Factor Trinomials With Leading Coefficient Greater Than 1

Learning Objectives

Factor trinomials of the form $ax^2+bx+c$
Recognize where to place negative signs when factoring a trinomial
Recognize when a polynomial is a difference of squares, and how it would factor as the product of two binomials

Because we couldn’t get enough factoring, we thought we would give an encore.

Encore

In this section we will continue to factor trinomials so you can become proficient with using the techniques presented in the last section. The goal is for you to be comfortable with recognizing where to place negative signs, and whether a trinomial can even be factored. Additionally, we will introduce one special case to look out for at the end of this page.

Not all trinomials look like $x^{2}+5x+6$ , where the coefficient in front of the $x^{2}$ term is 1. In these cases, your first step should be to look for common factors for the three terms.

Trinomial	Factor out Common Factor	Factored
$2x^{2}+10x+12$	$2(x^{2}+5x+6)$	$2\left(x+2\right)\left(x+3\right)$
$−5a^{2}−15a−10$	$−5(a^{2}+3a+2)$	$−5\left(a+2\right)\left(a+1\right)$
$c^{3}–8c^{2}+15c$	$c\left(c^{2}–8c+15\right)$	$c\left(c–5\right)\left(c–3\right)$
$y^{4}–9y^{3}–10y^{2}$	$y^{2}\left(y^{2}–9y–10\right)$	$y^{2}\left(y–10\right)\left(y+1\right)$

Notice that once you have identified and pulled out the common factor, you can factor the remaining trinomial as usual. This process is shown below.

Example

Factor $3x^{3}–3x^{2}–90x$ .

Show Solution

Since 3 is a common factor for the three terms, factor out the 3.

$3\left(x^{3}–x^{2}–30x\right)$

x is also a common factor, so factor out x.

$3x\left(x^{2}–x–30\right)$

Now you can factor the trinomial $x^{2}–x–30$ . To find r and s, identify two numbers whose product is $−30$ and whose sum is $−1$ .

The pair of factors is $−6$ and $5$ . So replace $–x$ with $−6x+5x$ .

$3x\left(x^{2}–6x+5x–30\right)$

Use grouping to consider the terms in pairs.

$3x\left[\left(x^{2}–6x\right)+\left(5x–30\right)\right]$

Factor x out of the first group and factor 5 out of the second group.

$3x\left[\left(x\left(x–6\right)\right)+5\left(x–6\right)\right]$

Then factor out $x–6$ .

$3x\left(x–6\right)\left(x+5\right)$

Answer

$3x\left(x–6\right)\left(x+5\right)$

The following video contains two more examples of factoring a quadratic trinomial where the first step is to factor out a GCF. We use the shortcut method instead of factoring by grouping.

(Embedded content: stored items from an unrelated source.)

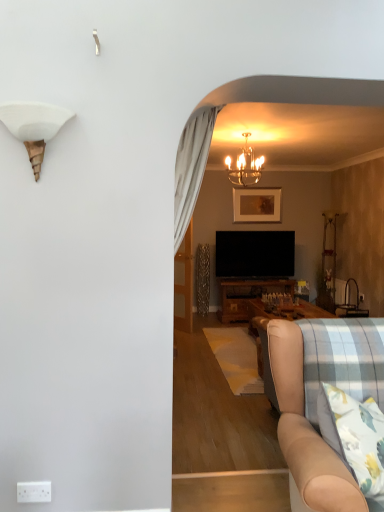 You are a GUI agent. You are given a task and a screenshot of the screen. Output one action in this format:
    pyautogui.click(x=<x>, y=<y>)
    Task: Click on the empty space that is ontop of translucent glass chandelier at upper center, which ranks as the first lamp in top-to-bottom order (from a real-world perspective)
    
    Given the screenshot: What is the action you would take?
    [250, 132]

The general form of trinomials with a leading coefficient of a is $ax^{2}+bx+c$ . Sometimes the factor of a can be factored as you saw above; this happens when a can be factored out of all three terms. The remaining trinomial that still needs factoring will then be simpler, with the leading term only being an $x^{2}$ term, instead of an $ax^{2}$ term.

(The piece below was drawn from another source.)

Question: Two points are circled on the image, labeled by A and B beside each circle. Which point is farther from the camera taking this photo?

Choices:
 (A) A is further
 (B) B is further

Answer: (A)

However, if the coefficients of all three terms of a trinomial don’t have a common factor, then you will need to factor the trinomial with a coefficient of something other than 1.

Factoring Trinomials in the form $ax^{2}+bx+c$

To factor a trinomial in the form $ax^{2}+bx+c$ , find two integers, r and s, whose sum is b and whose product is ac.

$\begin{array}{l}r\cdot{s}=a\cdot{c}\\r+s=b\end{array}$

Rewrite the trinomial as $ax^{2}+rx+sx+c$ and then use grouping and the distributive property to factor the polynomial.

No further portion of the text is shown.